* Task item *
The answer should hold only the lines from the beginning of the material through the one with "Become a Member (372, 1140)", reproduced exactly and without pictures.
-- Opening Marker --
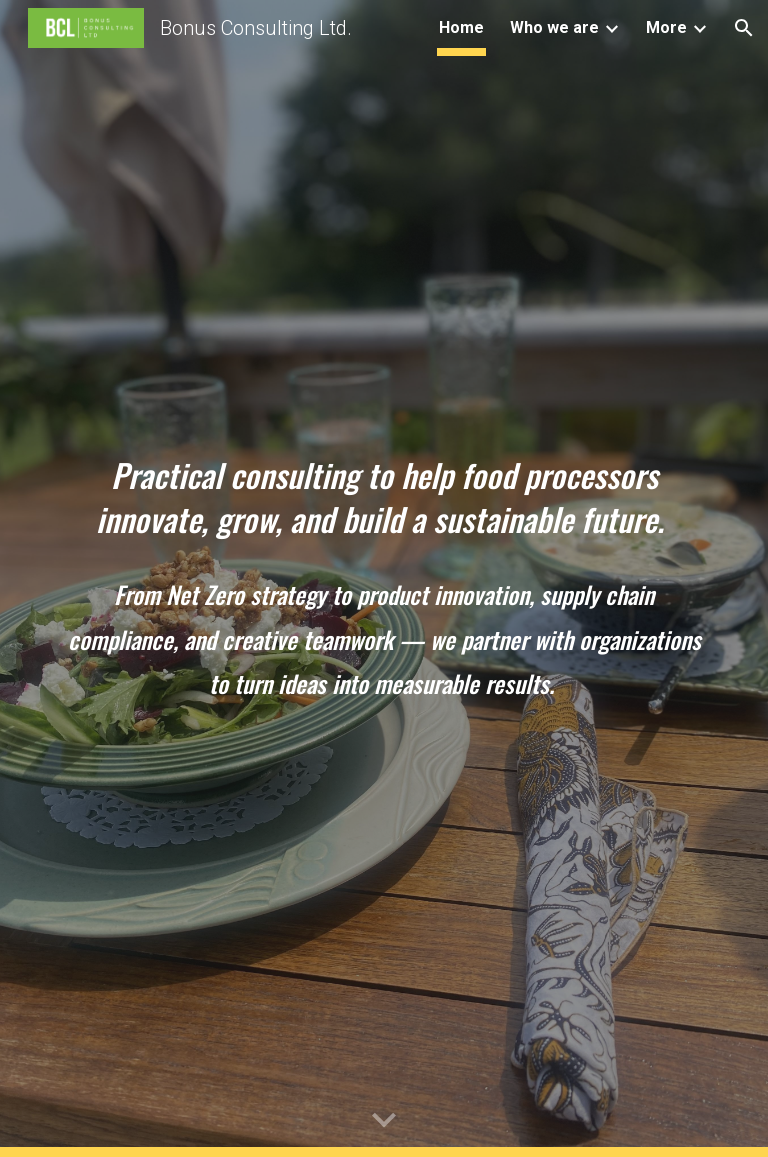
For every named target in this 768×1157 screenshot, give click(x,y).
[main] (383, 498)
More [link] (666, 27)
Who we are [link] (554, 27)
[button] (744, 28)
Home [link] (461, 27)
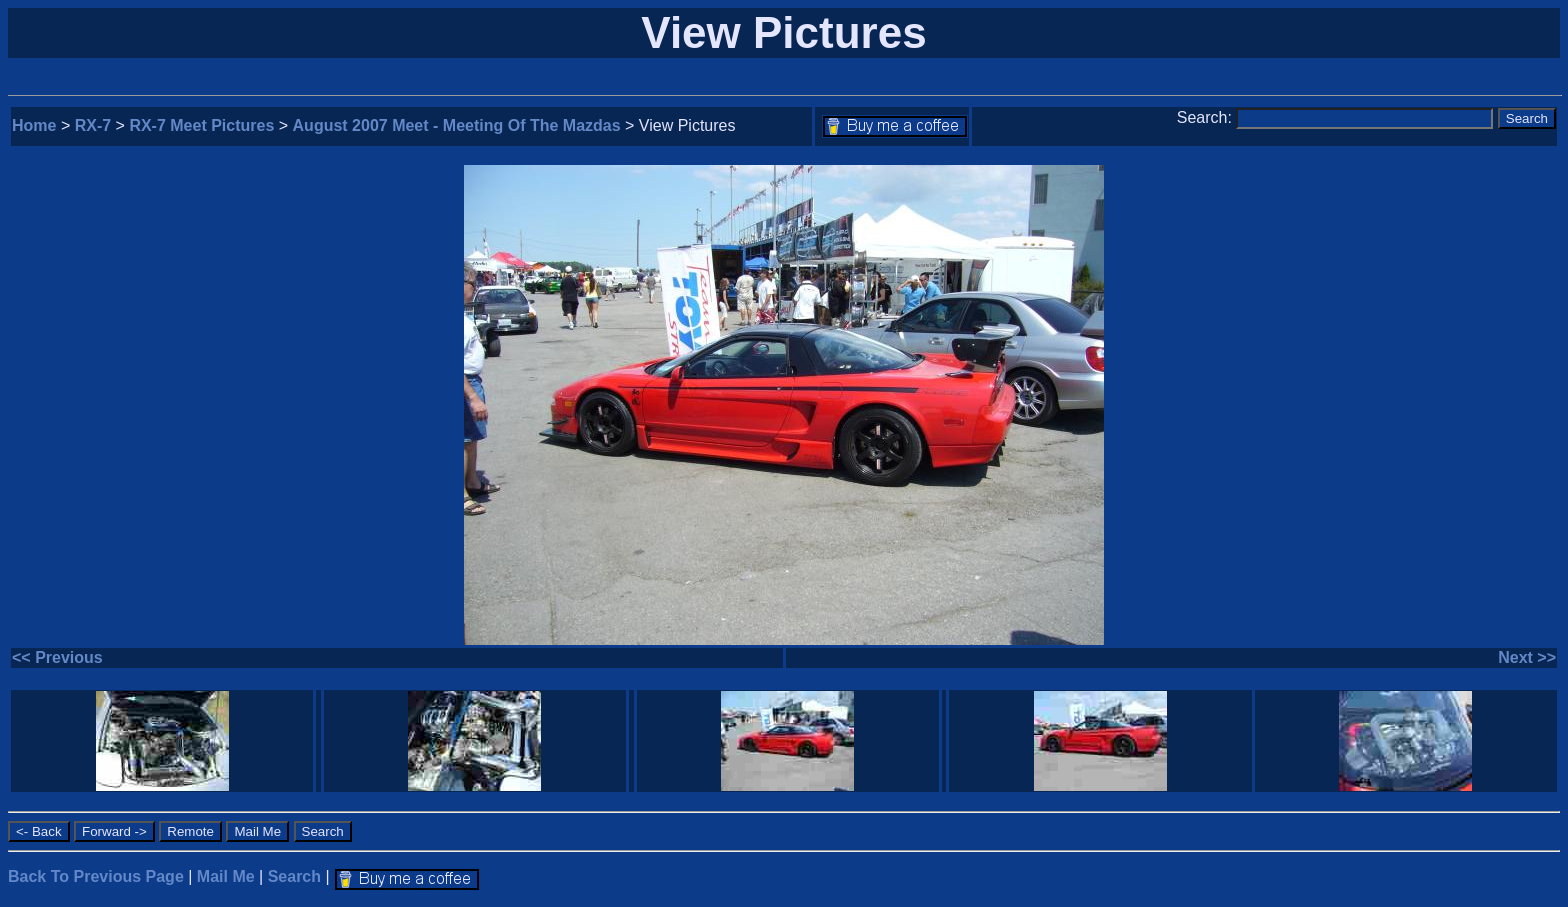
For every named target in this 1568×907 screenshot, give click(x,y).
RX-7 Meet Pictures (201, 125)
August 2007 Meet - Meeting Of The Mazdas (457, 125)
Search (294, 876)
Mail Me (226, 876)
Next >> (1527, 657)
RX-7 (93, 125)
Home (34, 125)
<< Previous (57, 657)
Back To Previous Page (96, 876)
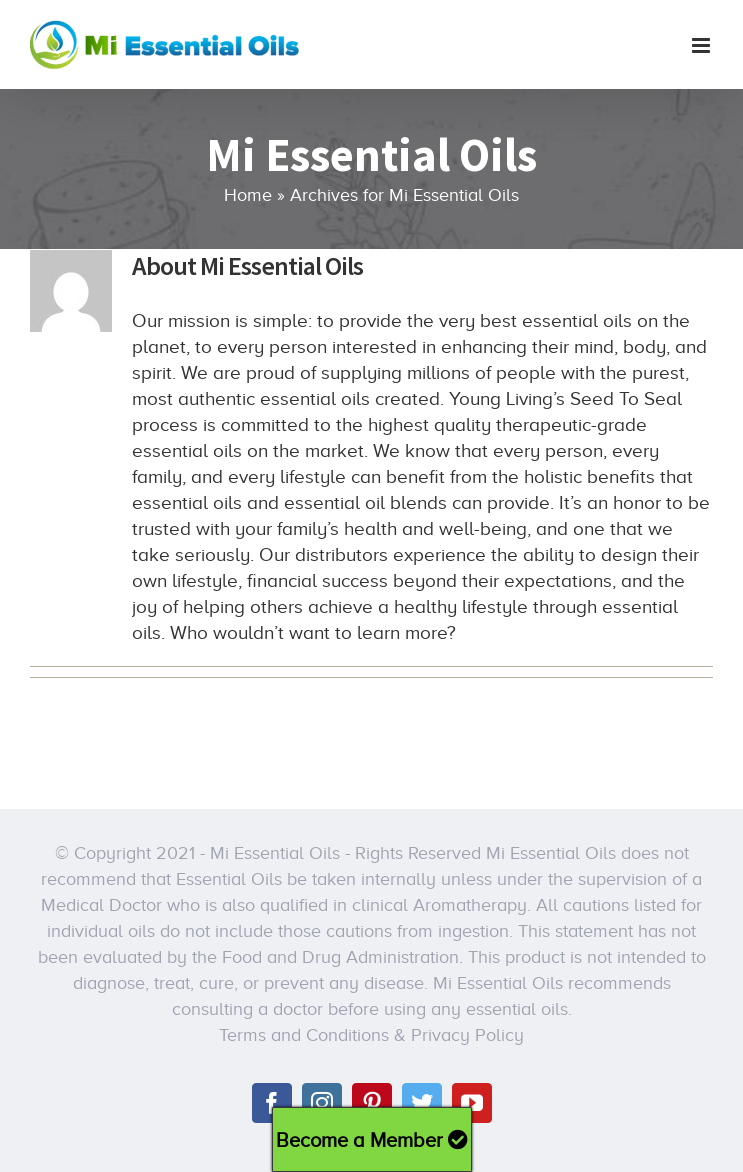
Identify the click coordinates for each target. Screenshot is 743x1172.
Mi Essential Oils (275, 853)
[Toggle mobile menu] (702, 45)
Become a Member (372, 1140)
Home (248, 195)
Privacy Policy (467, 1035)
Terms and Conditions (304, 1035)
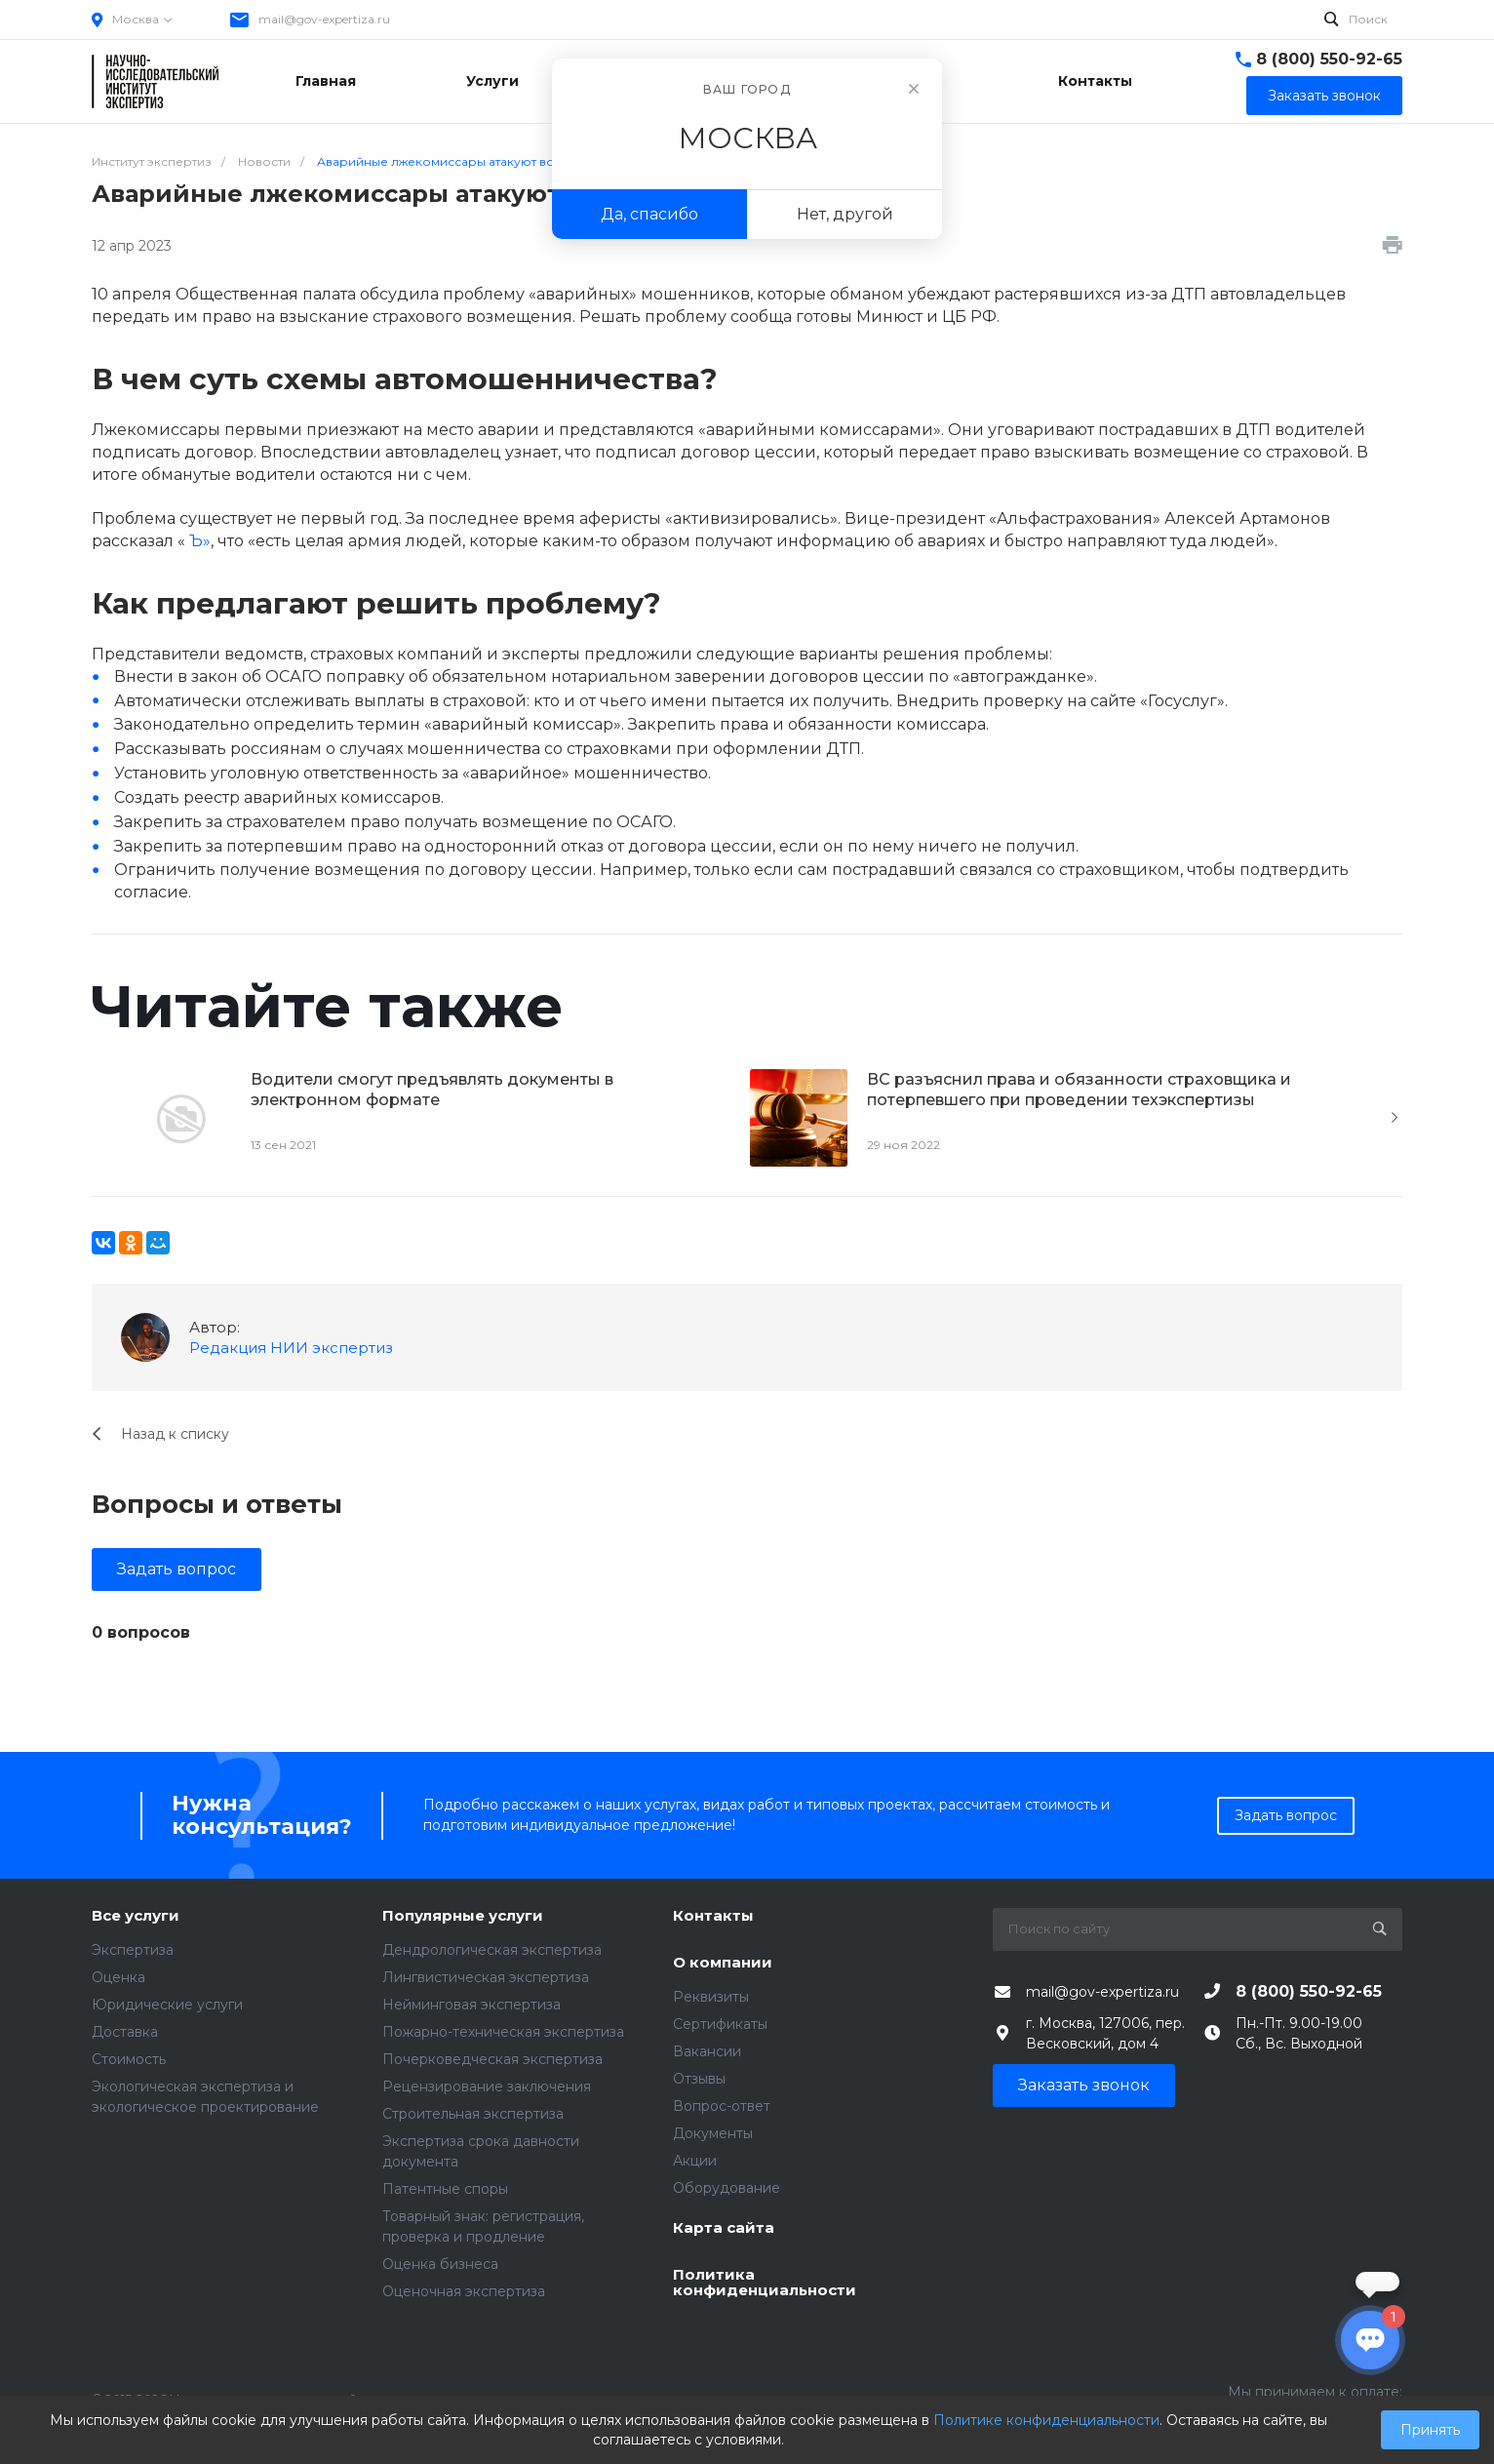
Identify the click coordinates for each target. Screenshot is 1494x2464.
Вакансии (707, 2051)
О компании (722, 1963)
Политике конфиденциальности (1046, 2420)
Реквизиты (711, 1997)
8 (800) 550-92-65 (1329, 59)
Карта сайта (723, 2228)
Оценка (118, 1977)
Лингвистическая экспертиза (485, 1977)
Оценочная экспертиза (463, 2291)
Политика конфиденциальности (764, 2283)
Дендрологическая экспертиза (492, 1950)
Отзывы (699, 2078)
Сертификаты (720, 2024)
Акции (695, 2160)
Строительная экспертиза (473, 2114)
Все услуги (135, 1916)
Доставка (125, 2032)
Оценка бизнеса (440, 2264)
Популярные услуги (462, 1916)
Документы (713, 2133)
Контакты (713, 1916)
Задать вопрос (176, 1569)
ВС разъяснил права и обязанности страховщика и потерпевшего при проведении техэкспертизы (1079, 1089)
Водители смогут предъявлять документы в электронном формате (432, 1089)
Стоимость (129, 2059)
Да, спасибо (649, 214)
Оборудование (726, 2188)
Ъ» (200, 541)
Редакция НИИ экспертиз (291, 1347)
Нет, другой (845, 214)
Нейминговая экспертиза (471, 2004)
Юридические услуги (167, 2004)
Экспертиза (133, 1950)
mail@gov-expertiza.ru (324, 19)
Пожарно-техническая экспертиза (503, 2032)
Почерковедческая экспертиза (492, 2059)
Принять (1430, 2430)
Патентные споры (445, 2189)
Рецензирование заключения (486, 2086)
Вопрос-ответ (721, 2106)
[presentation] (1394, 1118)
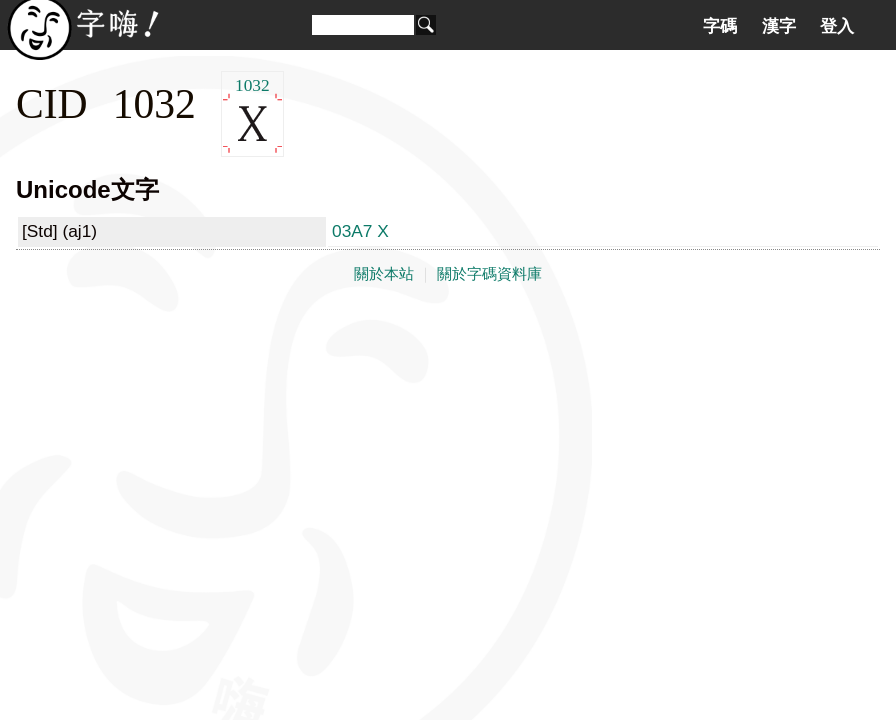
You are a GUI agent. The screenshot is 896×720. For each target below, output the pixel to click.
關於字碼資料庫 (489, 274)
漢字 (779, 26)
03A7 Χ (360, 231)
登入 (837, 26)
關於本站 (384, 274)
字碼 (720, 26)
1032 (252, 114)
-- Closing Marker --
* Task output *
For every named target in this 768×1157 screenshot, give click(x,y).
[main] (383, 498)
More [link] (666, 27)
Who we are [link] (554, 27)
[button] (744, 28)
Home [link] (461, 27)
For every named target in this 1568×907 screenshot, give click(x,y).
RX-7 Meet Pictures (201, 125)
August 2007 Meet - Meeting Of The Mazdas (457, 125)
Search (294, 876)
Mail Me (226, 876)
Next >> (1527, 657)
RX-7 (93, 125)
Home (34, 125)
<< Previous (57, 657)
Back To Previous Page (96, 876)
Identify the click coordinates for each target. Screenshot is 743x1172.
Mi Essential Oils (275, 853)
[Toggle mobile menu] (702, 45)
Become a Member (372, 1140)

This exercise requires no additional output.